'''

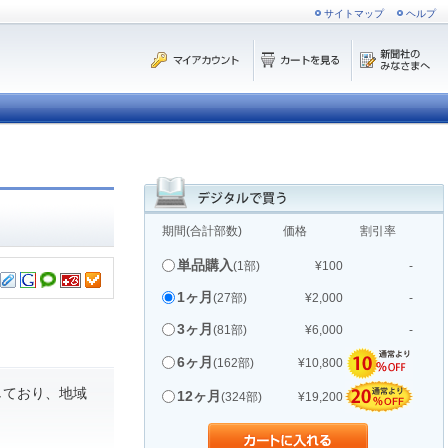
サイトマップ
ヘルプ
期間(合計部数)
価格
割引率
単品購入
(1部)
¥100
-
1ヶ月
(27部)
¥2,000
-
3ヶ月
(81部)
¥6,000
-
6ヶ月
(162部)
¥10,800
しており、地域
12ヶ月
(324部)
¥19,200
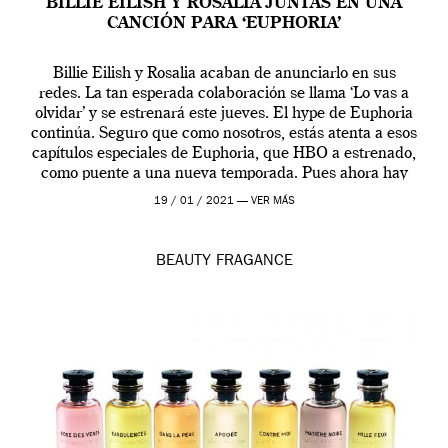
BILLIE EILISH Y ROSALÍA JUNTAS EN UNA
CANCIÓN PARA ‘EUPHORIA’
Billie Eilish y Rosalia acaban de anunciarlo en sus
redes. La tan esperada colaboración se llama ‘Lo vas a
olvidar’ y se estrenará este jueves. El hype de Euphoria
continúa. Seguro que como nosotros, estás atenta a esos
capítulos especiales de Euphoria, que HBO a estrenado,
como puente a una nueva temporada. Pues ahora hay
[…]
19 / 01 / 2021 —
VER MÁS
BEAUTY
FRAGANCE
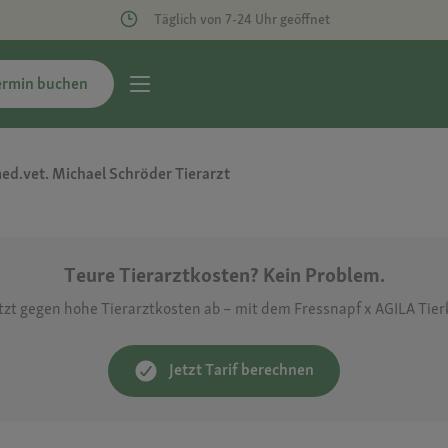
Täglich von 7-24 Uhr geöffnet
ermin buchen
ed.vet. Michael Schröder Tierarzt
Teure Tierarztkosten? Kein Problem.
etzt gegen hohe Tierarztkosten ab – mit dem Fressnapf x AGILA Tie
Jetzt Tarif berechnen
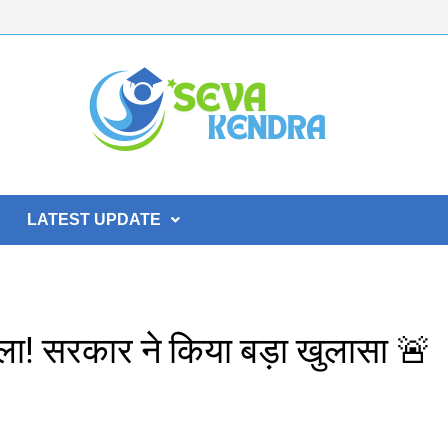
LATEST UPDATE
! सरकार ने किया बड़ा खुलासा 🚨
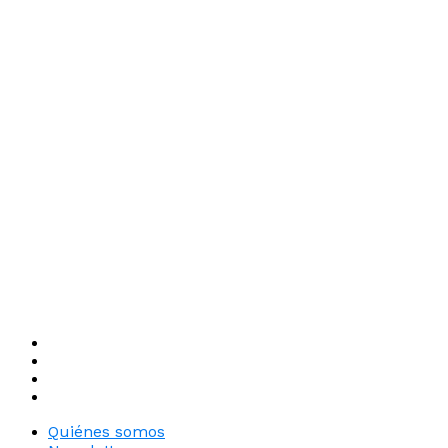
Quiénes somos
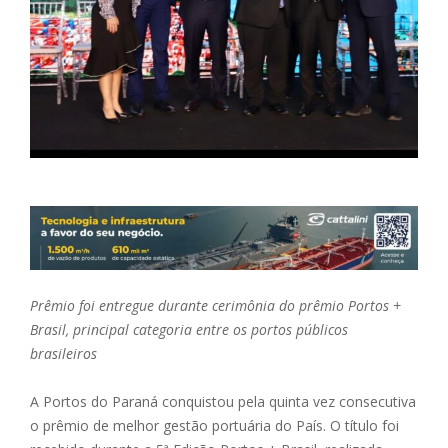
Prêmio foi entregue durante cerimônia do prêmio Portos +
Brasil, principal categoria entre os portos públicos
brasileiros
A Portos do Paraná conquistou pela quinta vez consecutiva
o prêmio de melhor gestão portuária do País. O título foi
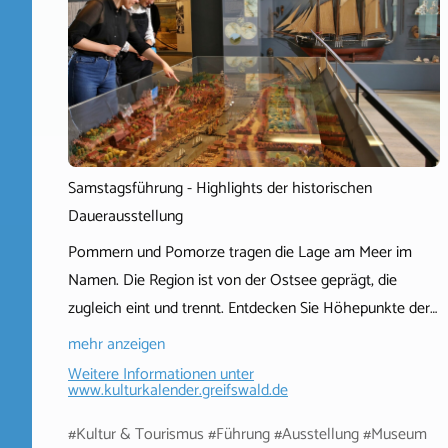
Samstagsführung - Highlights der historischen
Dauerausstellung
Pommern und Pomorze tragen die Lage am Meer im
Namen. Die Region ist von der Ostsee geprägt, die
zugleich eint und trennt. Entdecken Sie Höhepunkte der…
mehr anzeigen
Weitere Informationen unter
www.kulturkalender.greifswald.de
#Kultur & Tourismus #Führung #Ausstellung #Museum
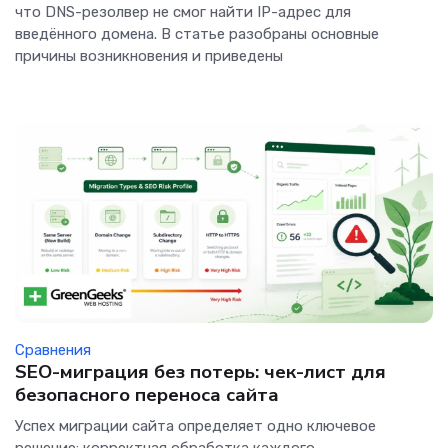
что DNS-резолвер не смог найти IP-адрес для
введённого домена. В статье разобраны основные
причины возникновения и приведены
Сравнения
SEO-миграция без потерь: чек-лист для
безопасного переноса сайта
Успех миграции сайта определяет одно ключевое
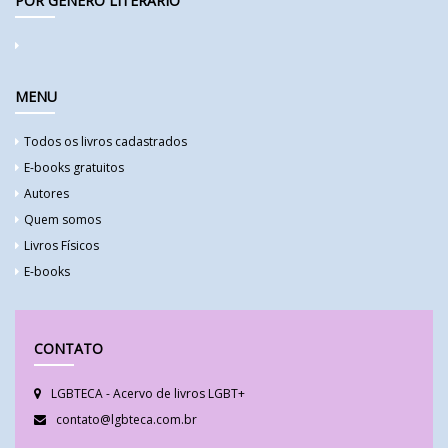
POR GÊNERO LITERÁRIO
MENU
Todos os livros cadastrados
E-books gratuitos
Autores
Quem somos
Livros Físicos
E-books
CONTATO
LGBTECA - Acervo de livros LGBT+
contato@lgbteca.com.br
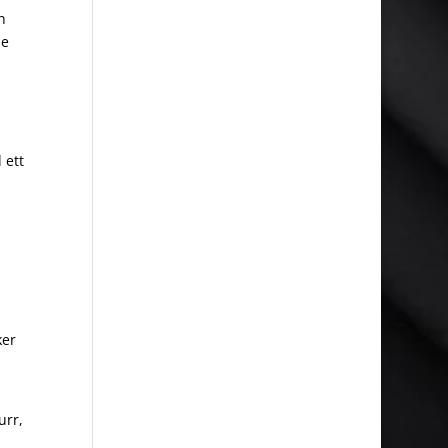
n
de
 ett
ker
urr,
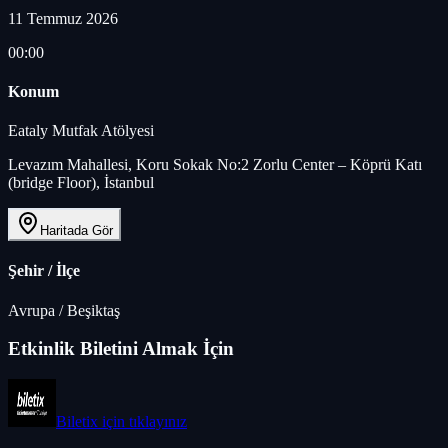
11 Temmuz 2026
00:00
Konum
Eataly Mutfak Atölyesi
Levazım Mahallesi, Koru Sokak No:2 Zorlu Center – Köprü Katı
(bridge Floor), İstanbul
Haritada Gör
Şehir / İlçe
Avrupa
/
Beşiktaş
Etkinlik Biletini Almak İçin
Biletix
için tıklayınız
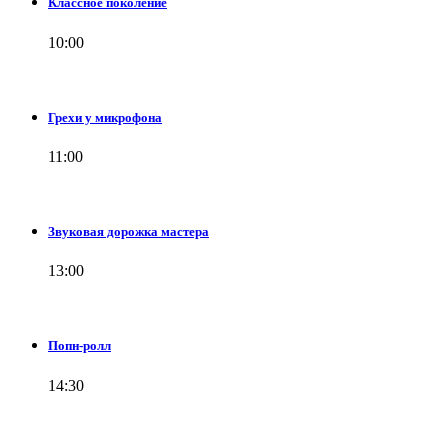
Классное поколение
10:00
Грехи у микрофона
11:00
Звуковая дорожка мастера
13:00
Попн-ролл
14:30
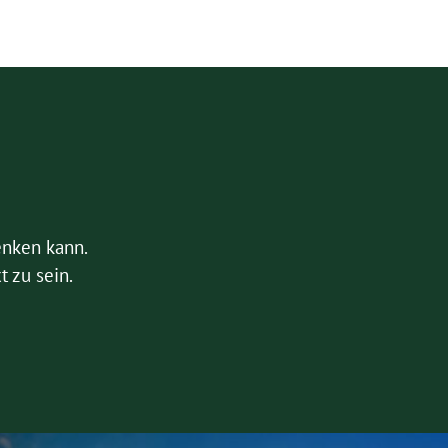
enken kann.
t zu sein.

'''

» **TASK TO CARRY OUT**:
All lines with the word "сайта" need to be copied from the data above.

» **OUTPUT**:
безопасного переноса сайта
Успех миграции сайта определяет одно ключевое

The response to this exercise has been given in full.